Saved data entries
═══

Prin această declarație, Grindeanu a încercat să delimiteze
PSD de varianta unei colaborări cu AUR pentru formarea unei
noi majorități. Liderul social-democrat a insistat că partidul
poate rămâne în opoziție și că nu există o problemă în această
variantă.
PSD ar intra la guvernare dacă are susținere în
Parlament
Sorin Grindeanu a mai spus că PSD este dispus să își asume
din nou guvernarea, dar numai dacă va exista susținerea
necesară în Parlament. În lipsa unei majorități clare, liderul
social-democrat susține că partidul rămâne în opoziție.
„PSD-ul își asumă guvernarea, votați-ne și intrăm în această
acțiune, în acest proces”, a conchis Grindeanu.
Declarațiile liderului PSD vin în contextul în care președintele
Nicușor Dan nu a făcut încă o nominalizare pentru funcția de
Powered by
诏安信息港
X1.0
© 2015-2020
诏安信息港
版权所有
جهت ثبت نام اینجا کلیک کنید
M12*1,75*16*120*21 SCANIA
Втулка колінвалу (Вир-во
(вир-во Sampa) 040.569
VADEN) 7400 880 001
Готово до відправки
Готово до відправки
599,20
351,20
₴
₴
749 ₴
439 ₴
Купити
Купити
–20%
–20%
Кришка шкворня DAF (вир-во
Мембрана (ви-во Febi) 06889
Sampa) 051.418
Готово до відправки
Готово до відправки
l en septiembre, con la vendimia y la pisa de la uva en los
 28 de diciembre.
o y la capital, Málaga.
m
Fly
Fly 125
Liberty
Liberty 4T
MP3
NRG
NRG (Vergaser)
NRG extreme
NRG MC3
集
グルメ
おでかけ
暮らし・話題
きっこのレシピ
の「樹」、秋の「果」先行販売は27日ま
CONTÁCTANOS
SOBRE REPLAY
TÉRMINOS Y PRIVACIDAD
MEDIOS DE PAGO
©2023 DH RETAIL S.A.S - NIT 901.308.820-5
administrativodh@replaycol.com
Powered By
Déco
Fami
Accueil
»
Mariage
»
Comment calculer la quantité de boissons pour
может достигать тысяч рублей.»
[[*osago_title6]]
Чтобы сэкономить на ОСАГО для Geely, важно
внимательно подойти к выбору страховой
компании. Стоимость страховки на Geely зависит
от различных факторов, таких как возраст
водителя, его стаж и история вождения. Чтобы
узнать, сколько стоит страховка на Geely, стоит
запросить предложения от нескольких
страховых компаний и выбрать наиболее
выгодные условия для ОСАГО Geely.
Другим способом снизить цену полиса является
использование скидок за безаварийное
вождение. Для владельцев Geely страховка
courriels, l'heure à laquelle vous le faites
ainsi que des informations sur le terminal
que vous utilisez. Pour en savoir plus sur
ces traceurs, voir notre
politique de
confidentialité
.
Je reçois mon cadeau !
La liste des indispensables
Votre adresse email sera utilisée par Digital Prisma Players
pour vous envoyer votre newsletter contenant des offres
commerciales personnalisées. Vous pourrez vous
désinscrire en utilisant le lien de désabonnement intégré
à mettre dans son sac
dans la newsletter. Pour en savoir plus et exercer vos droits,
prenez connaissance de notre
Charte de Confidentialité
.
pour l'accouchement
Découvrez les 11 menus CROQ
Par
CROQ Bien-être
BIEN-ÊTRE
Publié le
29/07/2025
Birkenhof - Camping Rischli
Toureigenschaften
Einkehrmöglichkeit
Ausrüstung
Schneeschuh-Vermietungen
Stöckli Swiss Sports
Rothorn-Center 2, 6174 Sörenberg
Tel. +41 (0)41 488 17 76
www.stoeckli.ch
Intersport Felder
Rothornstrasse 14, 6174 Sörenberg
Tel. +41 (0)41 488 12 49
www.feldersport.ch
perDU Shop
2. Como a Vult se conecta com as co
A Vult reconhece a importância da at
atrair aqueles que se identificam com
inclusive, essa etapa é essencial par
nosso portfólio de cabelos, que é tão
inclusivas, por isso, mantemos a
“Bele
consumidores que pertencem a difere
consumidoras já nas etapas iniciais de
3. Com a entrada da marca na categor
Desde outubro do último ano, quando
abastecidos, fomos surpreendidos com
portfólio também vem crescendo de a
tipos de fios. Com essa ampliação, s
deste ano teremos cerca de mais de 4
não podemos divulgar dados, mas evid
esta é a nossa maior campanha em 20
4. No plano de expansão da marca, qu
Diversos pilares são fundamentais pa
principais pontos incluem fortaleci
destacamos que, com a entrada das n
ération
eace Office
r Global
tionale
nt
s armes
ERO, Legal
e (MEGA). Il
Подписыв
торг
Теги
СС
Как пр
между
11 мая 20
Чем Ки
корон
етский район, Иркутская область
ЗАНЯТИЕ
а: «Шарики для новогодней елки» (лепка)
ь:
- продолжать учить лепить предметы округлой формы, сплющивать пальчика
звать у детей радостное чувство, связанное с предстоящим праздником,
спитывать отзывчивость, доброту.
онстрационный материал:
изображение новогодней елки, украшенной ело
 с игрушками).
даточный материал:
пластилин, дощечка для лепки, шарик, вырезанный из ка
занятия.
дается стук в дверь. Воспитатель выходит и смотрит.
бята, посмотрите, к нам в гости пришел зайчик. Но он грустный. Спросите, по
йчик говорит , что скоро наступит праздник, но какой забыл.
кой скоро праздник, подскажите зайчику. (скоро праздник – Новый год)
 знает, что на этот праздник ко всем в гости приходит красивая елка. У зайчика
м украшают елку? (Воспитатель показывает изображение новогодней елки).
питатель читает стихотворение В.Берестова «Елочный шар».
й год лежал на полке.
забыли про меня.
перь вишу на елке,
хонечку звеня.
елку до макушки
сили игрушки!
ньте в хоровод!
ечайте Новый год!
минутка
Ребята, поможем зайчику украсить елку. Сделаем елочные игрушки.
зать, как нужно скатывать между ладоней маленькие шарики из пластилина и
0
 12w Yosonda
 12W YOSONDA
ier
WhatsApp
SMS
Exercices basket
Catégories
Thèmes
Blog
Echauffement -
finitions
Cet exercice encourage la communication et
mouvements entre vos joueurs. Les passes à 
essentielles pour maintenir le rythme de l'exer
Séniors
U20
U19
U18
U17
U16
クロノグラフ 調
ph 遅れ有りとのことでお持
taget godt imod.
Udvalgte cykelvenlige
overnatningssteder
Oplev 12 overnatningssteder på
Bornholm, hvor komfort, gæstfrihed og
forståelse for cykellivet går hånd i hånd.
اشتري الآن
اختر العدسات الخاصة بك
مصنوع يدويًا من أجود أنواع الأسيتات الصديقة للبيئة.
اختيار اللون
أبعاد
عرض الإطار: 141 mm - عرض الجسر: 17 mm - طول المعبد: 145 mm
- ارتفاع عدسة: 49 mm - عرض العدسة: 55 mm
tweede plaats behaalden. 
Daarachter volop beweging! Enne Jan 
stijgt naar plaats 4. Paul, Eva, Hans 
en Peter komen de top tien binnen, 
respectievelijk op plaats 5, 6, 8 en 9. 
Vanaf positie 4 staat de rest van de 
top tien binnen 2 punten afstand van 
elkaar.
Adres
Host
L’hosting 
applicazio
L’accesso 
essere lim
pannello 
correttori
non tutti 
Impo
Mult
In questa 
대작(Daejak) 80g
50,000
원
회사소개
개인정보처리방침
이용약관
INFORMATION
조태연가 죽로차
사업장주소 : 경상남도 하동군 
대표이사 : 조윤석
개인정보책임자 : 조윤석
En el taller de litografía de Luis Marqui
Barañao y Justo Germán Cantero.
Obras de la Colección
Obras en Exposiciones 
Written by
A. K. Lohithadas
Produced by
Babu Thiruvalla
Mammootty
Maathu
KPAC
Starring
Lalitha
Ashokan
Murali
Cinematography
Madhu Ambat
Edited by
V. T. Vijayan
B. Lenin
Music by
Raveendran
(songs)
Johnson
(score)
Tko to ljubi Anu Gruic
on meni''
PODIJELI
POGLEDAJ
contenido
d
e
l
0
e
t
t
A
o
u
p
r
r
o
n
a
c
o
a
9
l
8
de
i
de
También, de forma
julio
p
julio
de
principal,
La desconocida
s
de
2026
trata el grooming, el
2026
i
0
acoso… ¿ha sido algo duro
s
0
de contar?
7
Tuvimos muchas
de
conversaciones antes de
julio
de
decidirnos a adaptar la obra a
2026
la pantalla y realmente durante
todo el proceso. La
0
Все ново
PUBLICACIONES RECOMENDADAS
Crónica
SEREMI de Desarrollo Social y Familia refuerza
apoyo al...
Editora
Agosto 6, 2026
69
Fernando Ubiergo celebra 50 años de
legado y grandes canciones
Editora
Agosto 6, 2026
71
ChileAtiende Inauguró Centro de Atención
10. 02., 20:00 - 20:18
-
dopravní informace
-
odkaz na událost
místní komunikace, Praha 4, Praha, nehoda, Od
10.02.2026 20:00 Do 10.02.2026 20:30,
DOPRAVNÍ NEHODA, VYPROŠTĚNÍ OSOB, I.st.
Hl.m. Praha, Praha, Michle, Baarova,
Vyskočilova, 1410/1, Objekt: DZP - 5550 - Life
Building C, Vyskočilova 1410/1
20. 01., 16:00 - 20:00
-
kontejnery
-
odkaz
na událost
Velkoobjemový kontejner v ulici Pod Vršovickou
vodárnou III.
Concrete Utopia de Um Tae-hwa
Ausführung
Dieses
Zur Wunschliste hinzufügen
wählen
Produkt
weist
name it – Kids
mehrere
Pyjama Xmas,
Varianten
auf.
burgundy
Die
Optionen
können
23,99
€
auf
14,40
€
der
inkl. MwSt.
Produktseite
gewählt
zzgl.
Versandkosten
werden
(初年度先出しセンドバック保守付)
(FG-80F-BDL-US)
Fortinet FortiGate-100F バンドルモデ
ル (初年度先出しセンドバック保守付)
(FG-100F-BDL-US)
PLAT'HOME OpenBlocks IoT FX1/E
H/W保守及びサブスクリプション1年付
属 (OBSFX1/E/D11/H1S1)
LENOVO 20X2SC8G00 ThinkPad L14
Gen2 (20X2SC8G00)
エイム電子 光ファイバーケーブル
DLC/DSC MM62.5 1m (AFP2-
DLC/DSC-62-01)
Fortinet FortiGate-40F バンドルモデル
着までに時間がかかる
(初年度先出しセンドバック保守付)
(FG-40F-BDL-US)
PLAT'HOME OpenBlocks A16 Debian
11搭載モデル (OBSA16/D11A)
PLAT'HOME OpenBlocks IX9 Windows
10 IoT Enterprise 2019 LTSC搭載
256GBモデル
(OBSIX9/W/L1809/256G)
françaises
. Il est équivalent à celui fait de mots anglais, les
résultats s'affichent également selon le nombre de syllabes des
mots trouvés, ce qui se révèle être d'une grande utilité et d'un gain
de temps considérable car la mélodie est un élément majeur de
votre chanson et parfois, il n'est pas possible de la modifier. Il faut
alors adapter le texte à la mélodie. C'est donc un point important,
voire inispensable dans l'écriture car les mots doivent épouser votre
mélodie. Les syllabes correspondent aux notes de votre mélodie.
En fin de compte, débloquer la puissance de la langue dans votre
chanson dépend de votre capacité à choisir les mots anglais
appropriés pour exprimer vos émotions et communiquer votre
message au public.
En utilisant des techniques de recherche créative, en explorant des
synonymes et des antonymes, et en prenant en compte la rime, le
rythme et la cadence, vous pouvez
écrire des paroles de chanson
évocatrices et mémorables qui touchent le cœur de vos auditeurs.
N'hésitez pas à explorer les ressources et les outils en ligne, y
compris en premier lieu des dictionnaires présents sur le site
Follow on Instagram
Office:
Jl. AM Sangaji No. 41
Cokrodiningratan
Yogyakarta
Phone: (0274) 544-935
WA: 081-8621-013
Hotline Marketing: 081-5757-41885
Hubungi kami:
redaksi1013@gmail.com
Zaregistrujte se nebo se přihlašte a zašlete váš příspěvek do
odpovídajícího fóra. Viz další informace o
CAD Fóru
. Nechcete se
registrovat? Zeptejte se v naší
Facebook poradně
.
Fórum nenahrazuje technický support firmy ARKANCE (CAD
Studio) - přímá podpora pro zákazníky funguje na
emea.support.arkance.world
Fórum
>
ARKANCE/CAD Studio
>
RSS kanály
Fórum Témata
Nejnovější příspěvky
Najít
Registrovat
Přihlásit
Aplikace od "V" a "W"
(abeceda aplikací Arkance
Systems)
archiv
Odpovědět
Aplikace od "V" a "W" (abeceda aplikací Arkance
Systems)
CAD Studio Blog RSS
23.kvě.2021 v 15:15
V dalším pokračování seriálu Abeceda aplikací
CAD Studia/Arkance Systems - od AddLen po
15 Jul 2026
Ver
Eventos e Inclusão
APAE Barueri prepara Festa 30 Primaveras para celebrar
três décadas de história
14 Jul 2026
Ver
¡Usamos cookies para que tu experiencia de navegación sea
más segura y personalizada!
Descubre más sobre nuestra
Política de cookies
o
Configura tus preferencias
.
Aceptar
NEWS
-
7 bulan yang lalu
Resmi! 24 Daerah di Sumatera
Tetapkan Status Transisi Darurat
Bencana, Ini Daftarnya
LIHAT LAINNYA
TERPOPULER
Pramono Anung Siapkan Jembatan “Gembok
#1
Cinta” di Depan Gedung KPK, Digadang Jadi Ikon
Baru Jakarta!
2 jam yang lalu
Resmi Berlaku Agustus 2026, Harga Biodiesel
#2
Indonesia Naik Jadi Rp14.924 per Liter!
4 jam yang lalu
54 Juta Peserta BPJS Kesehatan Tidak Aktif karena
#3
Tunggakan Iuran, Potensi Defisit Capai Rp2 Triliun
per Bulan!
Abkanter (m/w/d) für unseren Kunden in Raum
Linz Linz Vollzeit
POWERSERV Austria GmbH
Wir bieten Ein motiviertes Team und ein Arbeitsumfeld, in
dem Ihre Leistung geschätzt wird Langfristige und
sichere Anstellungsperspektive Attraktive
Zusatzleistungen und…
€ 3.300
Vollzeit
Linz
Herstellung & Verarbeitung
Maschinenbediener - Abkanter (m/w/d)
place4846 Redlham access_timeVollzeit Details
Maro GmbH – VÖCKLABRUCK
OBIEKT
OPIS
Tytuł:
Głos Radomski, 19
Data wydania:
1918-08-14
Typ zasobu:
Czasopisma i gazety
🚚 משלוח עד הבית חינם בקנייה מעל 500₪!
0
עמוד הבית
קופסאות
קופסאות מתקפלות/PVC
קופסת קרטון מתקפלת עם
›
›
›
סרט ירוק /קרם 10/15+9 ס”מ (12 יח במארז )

═══

Your goal:
For the lines above, output exactly those from the line containing "забыли про меня." through the line containing "사업장주소 : 경상남도 하동군", and skip the others.

Problem solution:
забыли про меня.
перь вишу на елке,
хонечку звеня.
елку до макушки
сили игрушки!
ньте в хоровод!
ечайте Новый год!
минутка
Ребята, поможем зайчику украсить елку. Сделаем елочные игрушки.
зать, как нужно скатывать между ладоней маленькие шарики из пластилина и
0
 12w Yosonda
 12W YOSONDA
ier
WhatsApp
SMS
Exercices basket
Catégories
Thèmes
Blog
Echauffement -
finitions
Cet exercice encourage la communication et
mouvements entre vos joueurs. Les passes à 
essentielles pour maintenir le rythme de l'exer
Séniors
U20
U19
U18
U17
U16
クロノグラフ 調
ph 遅れ有りとのことでお持
taget godt imod.
Udvalgte cykelvenlige
overnatningssteder
Oplev 12 overnatningssteder på
Bornholm, hvor komfort, gæstfrihed og
forståelse for cykellivet går hånd i hånd.
اشتري الآن
اختر العدسات الخاصة بك
مصنوع يدويًا من أجود أنواع الأسيتات الصديقة للبيئة.
اختيار اللون
أبعاد
عرض الإطار: 141 mm - عرض الجسر: 17 mm - طول المعبد: 145 mm
- ارتفاع عدسة: 49 mm - عرض العدسة: 55 mm
tweede plaats behaalden. 
Daarachter volop beweging! Enne Jan 
stijgt naar plaats 4. Paul, Eva, Hans 
en Peter komen de top tien binnen, 
respectievelijk op plaats 5, 6, 8 en 9. 
Vanaf positie 4 staat de rest van de 
top tien binnen 2 punten afstand van 
elkaar.
Adres
Host
L’hosting 
applicazio
L’accesso 
essere lim
pannello 
correttori
non tutti 
Impo
Mult
In questa 
대작(Daejak) 80g
50,000
원
회사소개
개인정보처리방침
이용약관
INFORMATION
조태연가 죽로차
사업장주소 : 경상남도 하동군 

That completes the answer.